DATA FOR REVIEW: Begin
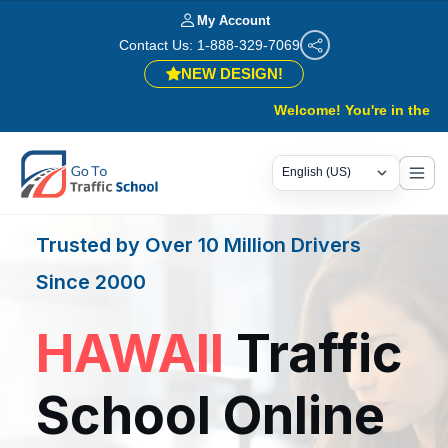
My Account
Contact Us: 1-888-329-7069
NEW DESIGN!
Welcome! You're in the right pla
Trusted by Over 10 Million Drivers
Since 2000
HAWAII
Traffic
School Online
DATA FOR REVIEW: End
*ASSIGNMENT*
Reproduce the data verbatim. Do not carry any picture into the copy.

*SOLVED EXERCISE*
My Account
Contact Us: 1-888-329-7069
NEW DESIGN!
Welcome! You're in the right pla
Trusted by Over 10 Million Drivers
Since 2000
HAWAII
Traffic
School Online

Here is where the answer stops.